EXERCISE INSTRUCTIONS:
Lines holding the string "自动弹出开奖提示" are the ones to copy; find them all in the data.

Records drawn from a dataset:
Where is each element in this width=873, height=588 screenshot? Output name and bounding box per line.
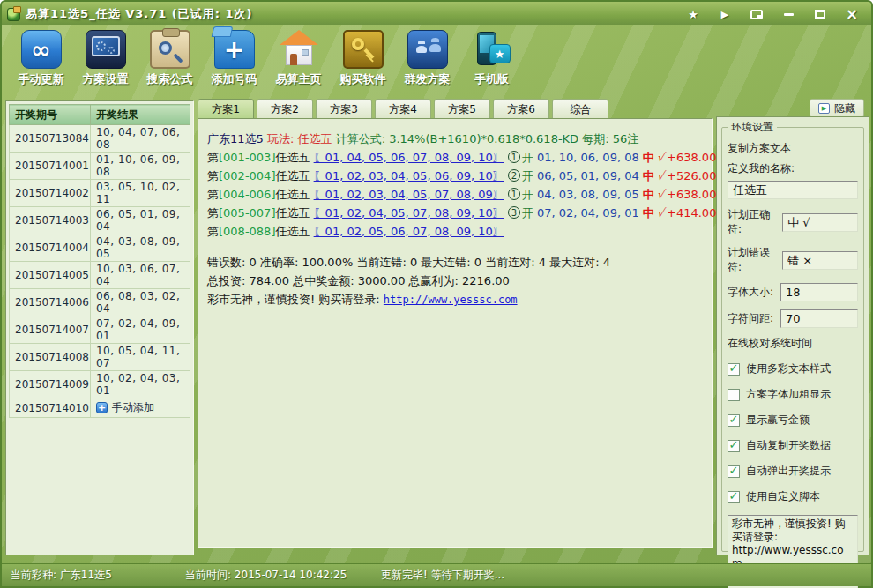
checkbox-custom-script[interactable]: 使用自定义脚本 (728, 489, 858, 504)
correct-symbol-input[interactable]: 中 √ (782, 213, 858, 232)
table-row[interactable]: 2015071400910, 02, 04, 03, 01 (10, 371, 190, 398)
toolbar-homepage[interactable]: 易算主页 (266, 30, 331, 97)
checkbox-show-profit[interactable]: 显示赢亏金额 (728, 413, 858, 428)
play-button[interactable] (713, 6, 737, 22)
line-play: 任选五 (275, 225, 310, 238)
hit-flag: 中 (643, 188, 654, 201)
group-send-icon (407, 30, 448, 69)
open-label: 开 (522, 206, 534, 220)
close-button[interactable] (839, 6, 864, 22)
table-row[interactable]: 2015071400404, 03, 08, 09, 05 (10, 234, 190, 262)
table-row[interactable]: 2015071400510, 03, 06, 07, 04 (10, 262, 190, 289)
issue-cell: 20150714010 (10, 398, 91, 418)
picked-numbers-link[interactable]: 〖01, 02, 04, 05, 07, 08, 09, 10〗 (314, 206, 504, 220)
picked-numbers-link[interactable]: 〖01, 04, 05, 06, 07, 08, 09, 10〗 (314, 151, 504, 164)
result-cell: 07, 02, 04, 09, 01 (90, 316, 190, 344)
minimize-button[interactable] (776, 6, 801, 22)
tab-plan1[interactable]: 方案1 (198, 99, 254, 119)
checkbox-auto-copy[interactable]: 自动复制开奖数据 (728, 438, 858, 453)
tab-summary[interactable]: 综合 (552, 99, 608, 119)
checkbox-label: 自动弹出开奖提示 (746, 464, 831, 479)
tab-plan3[interactable]: 方案3 (316, 99, 372, 119)
window-title: 易算11选5_任选 V3.71 (已试用: 1次) (26, 6, 252, 22)
picked-numbers-link[interactable]: 〖01, 02, 03, 04, 05, 07, 08, 09〗 (314, 188, 504, 201)
checkbox-colorful-text[interactable]: 使用多彩文本样式 (728, 361, 858, 376)
table-row[interactable]: 2015071400707, 02, 04, 09, 01 (10, 316, 190, 344)
toolbar-manual-update[interactable]: 手动更新 (9, 30, 73, 97)
toolbar-search-formula[interactable]: 搜索公式 (138, 30, 202, 97)
table-row[interactable]: 2015071400606, 08, 03, 02, 04 (10, 289, 190, 316)
cloud-sync-icon (21, 30, 62, 69)
accuracy-stats: 错误数: 0 准确率: 100.00% 当前连错: 0 最大连错: 0 当前连对… (207, 253, 703, 272)
checkbox-icon (728, 389, 740, 401)
issue-range: [008-088] (219, 225, 275, 238)
hit-flag: 中 (643, 206, 654, 220)
hit-sequence-badge: 1 (508, 151, 520, 163)
plan-line: 第[004-006]任选五 〖01, 02, 03, 04, 05, 07, 0… (207, 185, 703, 204)
issue-range: [001-003] (219, 151, 275, 164)
title-bar: 易算11选5_任选 V3.71 (已试用: 1次) (2, 2, 871, 25)
issue-range: [004-006] (219, 188, 275, 201)
check-mark: √ (657, 206, 664, 220)
checkbox-bold-font[interactable]: 方案字体加粗显示 (728, 387, 858, 402)
char-spacing-label: 字符间距: (728, 311, 773, 326)
font-size-input[interactable]: 18 (780, 283, 858, 301)
search-formula-icon (150, 30, 190, 69)
error-symbol-input[interactable]: 错 × (782, 251, 858, 270)
picked-numbers-link[interactable]: 〖01, 02, 03, 04, 05, 06, 09, 10〗 (314, 169, 504, 182)
manual-add-label: 手动添加 (112, 400, 154, 415)
table-row[interactable]: 2015071400203, 05, 10, 02, 11 (10, 180, 190, 207)
groupbox-title: 环境设置 (728, 120, 777, 135)
tab-plan4[interactable]: 方案4 (375, 99, 431, 119)
line-prefix: 第 (207, 225, 219, 238)
check-mark: √ (657, 188, 664, 201)
skin-button[interactable] (744, 6, 769, 22)
purchase-link[interactable]: http://www.yesssc.com (384, 294, 518, 306)
maximize-button[interactable] (808, 6, 832, 22)
hide-panel-button[interactable]: 隐藏 (810, 99, 864, 118)
table-row[interactable]: 2015071308410, 04, 07, 06, 08 (10, 125, 190, 153)
issue-range: [005-007] (219, 206, 275, 220)
line-prefix: 第 (207, 188, 219, 201)
draw-history-panel: 开奖期号 开奖结果 2015071308410, 04, 07, 06, 08 … (5, 100, 194, 555)
plan-header-line: 广东11选5 玩法: 任选五 计算公式: 3.14%(B+1610)*0.618… (207, 130, 703, 148)
notice-text: 彩市无神，谨慎投资! 购买请登录: (207, 293, 384, 306)
issue-cell: 20150714004 (10, 234, 91, 262)
checkbox-label: 显示赢亏金额 (746, 413, 810, 428)
column-header-result[interactable]: 开奖结果 (90, 105, 190, 125)
picked-numbers-link[interactable]: 〖01, 02, 05, 06, 07, 08, 09, 10〗 (314, 225, 504, 238)
manual-add-button[interactable]: 手动添加 (96, 400, 189, 415)
toolbar-plan-settings[interactable]: 方案设置 (73, 30, 138, 97)
hit-flag: 中 (643, 151, 654, 164)
settings-panel: 环境设置 复制方案文本 定义我的名称: 任选五 计划正确符: 中 √ 计划错误符… (716, 116, 869, 555)
hit-sequence-badge: 1 (508, 188, 520, 200)
toolbar-add-number[interactable]: 添加号码 (202, 30, 266, 97)
copy-plan-text-label[interactable]: 复制方案文本 (728, 141, 858, 156)
open-label: 开 (522, 151, 534, 164)
tab-plan6[interactable]: 方案6 (493, 99, 549, 119)
investment-stats: 总投资: 784.00 总中奖金额: 3000.00 总赢利为: 2216.00 (207, 272, 703, 290)
plan-line: 第[001-003]任选五 〖01, 04, 05, 06, 07, 08, 0… (207, 148, 703, 167)
checkbox-popup-alert[interactable]: 自动弹出开奖提示 (728, 464, 858, 479)
toolbar-group-send[interactable]: 群发方案 (395, 30, 459, 97)
purchase-notice: 彩市无神，谨慎投资! 购买请登录: http://www.yesssc.com (207, 290, 703, 309)
checkbox-label: 自动复制开奖数据 (746, 438, 831, 453)
plan-settings-icon (86, 30, 126, 69)
result-cell: 10, 02, 04, 03, 01 (90, 371, 190, 398)
toolbar-buy-software[interactable]: 购买软件 (331, 30, 395, 97)
result-cell: 01, 10, 06, 09, 08 (90, 153, 190, 180)
tab-plan2[interactable]: 方案2 (257, 99, 313, 119)
toolbar-mobile-version[interactable]: 手机版 (459, 30, 524, 97)
time-sync-label[interactable]: 在线校对系统时间 (728, 336, 858, 351)
table-row[interactable]: 2015071400810, 05, 04, 11, 07 (10, 344, 190, 371)
issue-cell: 20150714007 (10, 316, 91, 344)
plan-name-input[interactable]: 任选五 (728, 181, 858, 199)
favorite-button[interactable] (681, 6, 705, 22)
column-header-issue[interactable]: 开奖期号 (10, 105, 91, 125)
tab-plan5[interactable]: 方案5 (434, 99, 490, 119)
char-spacing-input[interactable]: 70 (780, 309, 858, 328)
issue-cell: 20150714002 (10, 180, 91, 207)
open-label: 开 (522, 169, 534, 182)
table-row[interactable]: 2015071400306, 05, 01, 09, 04 (10, 207, 190, 234)
table-row[interactable]: 2015071400101, 10, 06, 09, 08 (10, 153, 190, 180)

WRITTEN SOLUTION:
checkbox-label: 自动弹出开奖提示 (746, 464, 831, 479)
checkbox-popup-alert[interactable]: 自动弹出开奖提示 (728, 464, 858, 479)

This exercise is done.